愛のために命さえも投げ出してしまう激しい生き方をする瀬戸内寂聴の半生を綴ったヒューマンドラマ。原作は瀬戸内寂聴著の『場所』。

 

戦時中に見合い結婚した晴美は夫の楠本淳と娘・迪子と共に終戦一年後に北京から日本へと引き上げて来た。眉山に住む姉の艶に迎えられた夫妻は母親が空襲で壮絶な死に方をしたと聞かされる。その時晴美は自分にも母と同じ激しい血が流れていると感じていた。翌年、夫が上京している間に晴美は木下涼太という夫の教え子と愛し合うようになり、密会を重ねていた。涼太とは出馬した河野ユキを共に応援した仲で、体の関係は無かった。その事を晴美は正直に夫に話し、東京へは行けないと謝罪する。涼太と晴美を別れさせるため夫は強引に東京への転居を決め、移り住んだ尾久の家で何かにつけ晴美に暴力をふるうようになっていった。それでも晴美の心は変わらず、とうとう夫と娘を捨てて無一文のまま京都の友人宅に身を寄せた。電報を貰った涼太は晴美に会いにやって来る。しかし二十一歳の涼太にとって晴美との愛は重過ぎ、二人は別れてしまう。旧姓の瀬戸内晴美に戻り、自立しようと思い立った晴美は出版社で働き始める。しかし働いた経験の無い晴美は失敗ばかりで、編集長から楠本とよりを戻すように言われてしまう。故郷の眉山に戻った晴美を唯一温かく迎えてくれたのは父親の豊吉だった。半年後、晴美の書いた少女小説が採用されたのを機に、晴美は本格的に小説家としての道を進むべく東京で一人暮らしを始める。また同人誌『文学者』の門を叩き、そこで小説家・小杉慎吾と出逢う。

 

期待が大き過ぎたのか、それともドラマが綺麗にまとめられ過ぎているのかは判らないが、確かにその時代を生きた女性としては激しい生き方なのだろうが、それがあまり伝わって来なかったというのが正直な印象である。その反面激しさよりもっと痛切に感じたのは晴美が自分に嘘のつけない性分である事である。だからこそ自分の信念に従い、馬鹿がつくくらい正直に生きている。もっと狡く賢く生きる事が出来れば、平穏な人生を送る事も出来ただろう。

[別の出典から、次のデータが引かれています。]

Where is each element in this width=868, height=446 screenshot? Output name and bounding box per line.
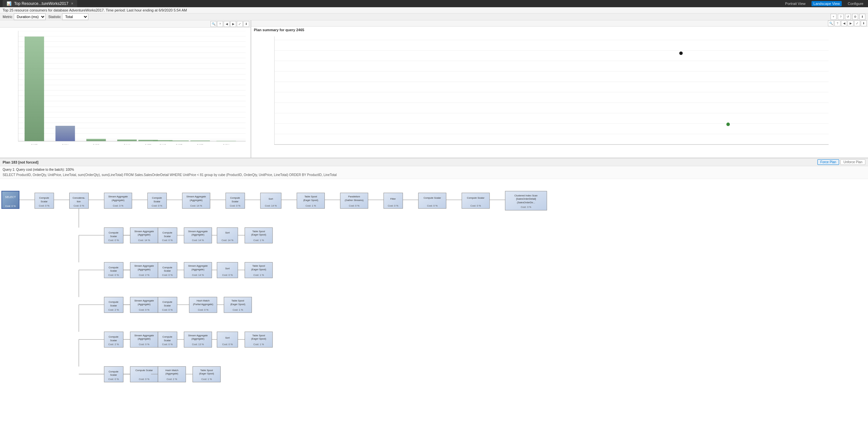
svg-text:Compute: Compute bbox=[109, 370, 119, 373]
svg-text:Cost: 0 %: Cost: 0 % bbox=[39, 204, 49, 207]
svg-text:2468: 2468 bbox=[197, 144, 204, 145]
svg-text:Compute: Compute bbox=[230, 196, 240, 199]
chart-toolbar: 🔍 ? ◀ ▶ ⤢ ⬇ bbox=[0, 20, 251, 28]
svg-text:Cost: 0 %: Cost: 0 % bbox=[349, 204, 359, 207]
svg-text:5:46 AM: 5:46 AM bbox=[750, 148, 759, 148]
close-icon[interactable]: × bbox=[71, 1, 73, 6]
svg-text:Hash Match: Hash Match bbox=[197, 299, 210, 302]
chart-export-btn[interactable]: ⬇ bbox=[243, 21, 249, 27]
svg-text:Cost: 2 %: Cost: 2 % bbox=[108, 343, 119, 346]
svg-text:Cost: 0 %: Cost: 0 % bbox=[230, 204, 240, 207]
svg-text:Concatena-: Concatena- bbox=[72, 196, 85, 199]
svg-text:5:34 AM: 5:34 AM bbox=[640, 148, 648, 148]
svg-text:(Eager Spool): (Eager Spool) bbox=[251, 233, 266, 236]
svg-text:Cost: 0 %: Cost: 0 % bbox=[139, 308, 149, 311]
settings-btn[interactable]: ⚙ bbox=[852, 14, 858, 20]
svg-text:Cost: 1 %: Cost: 1 % bbox=[253, 239, 264, 242]
landscape-view-btn[interactable]: Landscape View bbox=[811, 1, 842, 6]
svg-text:Cost: 0 %: Cost: 0 % bbox=[222, 343, 232, 346]
statistic-group: Statistic Total bbox=[48, 13, 89, 20]
svg-text:Scalar: Scalar bbox=[110, 339, 117, 342]
metric-label: Metric bbox=[3, 15, 12, 19]
export-btn[interactable]: ⬇ bbox=[860, 14, 865, 20]
svg-text:Table Spool: Table Spool bbox=[200, 369, 213, 372]
zoom-in-btn[interactable]: + bbox=[831, 14, 836, 20]
svg-text:(Gather Streams): (Gather Streams) bbox=[345, 199, 364, 202]
svg-text:Cost: 13 %: Cost: 13 % bbox=[192, 343, 204, 346]
scatter-zoom-btn[interactable]: 🔍 bbox=[828, 20, 834, 26]
svg-text:5:02 AM: 5:02 AM bbox=[344, 148, 353, 148]
svg-text:Stream Aggregate: Stream Aggregate bbox=[187, 195, 206, 198]
scatter-toolbar: 🔍 ? ◀ ▶ ⤢ ⬇ bbox=[251, 20, 868, 27]
scatter-fit-btn[interactable]: ⤢ bbox=[854, 20, 860, 26]
zoom-out-btn[interactable]: ? bbox=[838, 14, 844, 20]
svg-text:2472: 2472 bbox=[145, 144, 151, 145]
svg-text:Stream Aggregate: Stream Aggregate bbox=[188, 264, 208, 267]
svg-text:Cost: 14 %: Cost: 14 % bbox=[265, 204, 277, 207]
svg-text:Scalar: Scalar bbox=[41, 200, 48, 203]
svg-text:(Aggregate): (Aggregate) bbox=[137, 233, 150, 236]
left-chart-panel: 🔍 ? ◀ ▶ ⤢ ⬇ bbox=[0, 20, 251, 158]
svg-rect-46 bbox=[56, 126, 75, 141]
title-bar: 📊 Top Resource...tureWorks2017 × Portrai… bbox=[0, 0, 868, 7]
svg-text:tion: tion bbox=[77, 200, 81, 203]
info-text: Top 25 resource consumers for database A… bbox=[3, 8, 187, 12]
plan-diagram-area[interactable]: SELECT Cost: 0 % Compute Scalar Cost: 0 … bbox=[0, 179, 868, 446]
main-toolbar: Metric Duration (ms) Statistic Total + ?… bbox=[0, 13, 868, 20]
svg-text:(Aggregate): (Aggregate) bbox=[137, 303, 150, 306]
svg-text:(Eager Spool): (Eager Spool) bbox=[303, 199, 318, 202]
bottom-section: Plan 183 [not forced] Force Plan Unforce… bbox=[0, 158, 868, 446]
svg-text:4:54 AM: 4:54 AM bbox=[274, 148, 279, 148]
svg-text:Cost: 0 %: Cost: 0 % bbox=[427, 204, 437, 207]
svg-text:Scalar: Scalar bbox=[164, 269, 171, 272]
svg-text:Table Spool: Table Spool bbox=[231, 299, 244, 302]
metric-select[interactable]: Duration (ms) bbox=[14, 13, 45, 20]
scatter-prev-btn[interactable]: ◀ bbox=[841, 20, 847, 26]
title-tab[interactable]: 📊 Top Resource...tureWorks2017 × bbox=[3, 0, 77, 7]
panels-row: 🔍 ? ◀ ▶ ⤢ ⬇ bbox=[0, 20, 868, 158]
query-section: Query 1: Query cost (relative to the bat… bbox=[0, 166, 868, 179]
svg-text:Hash Match: Hash Match bbox=[165, 369, 178, 372]
svg-text:Scalar: Scalar bbox=[110, 235, 117, 238]
svg-text:Sort: Sort bbox=[269, 197, 273, 200]
chart-zoom-btn[interactable]: 🔍 bbox=[211, 21, 216, 27]
statistic-select[interactable]: Total bbox=[62, 13, 88, 20]
svg-text:Table Spool: Table Spool bbox=[252, 230, 265, 233]
svg-text:Compute Scalar: Compute Scalar bbox=[135, 369, 153, 372]
svg-text:Compute: Compute bbox=[109, 335, 119, 338]
configure-btn[interactable]: Configure bbox=[846, 1, 865, 6]
svg-text:5:06 AM: 5:06 AM bbox=[381, 148, 390, 148]
scatter-help-btn[interactable]: ? bbox=[835, 20, 840, 26]
svg-text:Cost: 2 %: Cost: 2 % bbox=[139, 274, 149, 277]
svg-text:Cost: 0 %: Cost: 0 % bbox=[139, 343, 149, 346]
svg-text:Compute Scalar: Compute Scalar bbox=[424, 196, 441, 199]
svg-text:Cost: 2 %: Cost: 2 % bbox=[108, 308, 119, 311]
svg-text:(Partial Aggregate): (Partial Aggregate) bbox=[193, 303, 214, 306]
svg-text:Scalar: Scalar bbox=[110, 269, 117, 272]
svg-text:Compute: Compute bbox=[109, 266, 119, 269]
scatter-next-btn[interactable]: ▶ bbox=[848, 20, 854, 26]
svg-text:Cost: 0 %: Cost: 0 % bbox=[162, 274, 173, 277]
svg-text:Cost: 14 %: Cost: 14 % bbox=[192, 239, 204, 242]
chart-prev-btn[interactable]: ◀ bbox=[224, 21, 229, 27]
plan-title: Plan 183 [not forced] bbox=[3, 160, 38, 164]
bar-chart-container: 0 500 1000 1500 2000 2500 3000 3500 4000… bbox=[0, 28, 251, 158]
svg-text:Cost: 0 %: Cost: 0 % bbox=[5, 204, 16, 208]
chart-fit-btn[interactable]: ⤢ bbox=[237, 21, 243, 27]
portrait-view-btn[interactable]: Portrait View bbox=[783, 1, 808, 6]
plan-diagram-svg: SELECT Cost: 0 % Compute Scalar Cost: 0 … bbox=[0, 179, 868, 446]
refresh-btn[interactable]: ↺ bbox=[845, 14, 851, 20]
svg-rect-48 bbox=[117, 139, 136, 141]
svg-text:Cost: 1 %: Cost: 1 % bbox=[253, 274, 264, 277]
svg-point-119 bbox=[726, 123, 730, 126]
svg-rect-47 bbox=[86, 139, 106, 141]
svg-text:Cost: 1 %: Cost: 1 % bbox=[253, 343, 264, 346]
title-bar-right: Portrait View Landscape View Configure bbox=[783, 1, 865, 6]
svg-text:Stream Aggregate: Stream Aggregate bbox=[134, 334, 154, 337]
svg-text:Scalar: Scalar bbox=[164, 339, 171, 342]
scatter-export-btn[interactable]: ⬇ bbox=[861, 20, 867, 26]
svg-point-118 bbox=[679, 52, 683, 55]
svg-text:5:14 AM: 5:14 AM bbox=[455, 148, 464, 148]
chart-help-btn[interactable]: ? bbox=[217, 21, 223, 27]
chart-next-btn[interactable]: ▶ bbox=[230, 21, 236, 27]
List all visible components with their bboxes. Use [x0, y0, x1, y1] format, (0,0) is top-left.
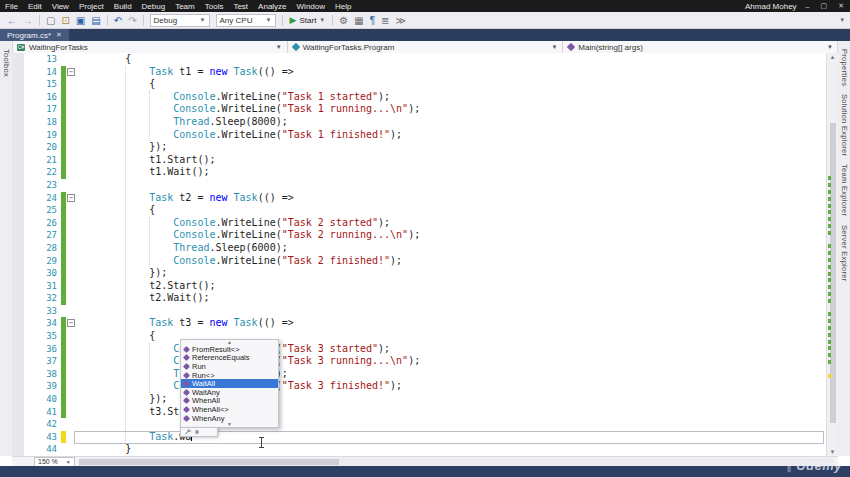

でもそれが出来ない彼女は世渡りが下手と言えるのかもしれない。そんな生き方しか出来ない彼女は破滅に向かって生きているようなものである。

 

しかし彼女には類稀なる文才があった。時代のせいで疎まれた内容(『花心』)だったかも知れないが、作家とはただ文を書くだけでなく時には自分の内面さえも切り裂いて文にしたためるものであるから、その意味では彼女は作家が天職であったように思えた。他の女には無い内面の激しさや頑固さや真っ直ぐさは全てが作家としての武器になる。ただの男遍歴と見るのではなく、作家とはこうあるべきと教科書を見せられたようなドラマだった。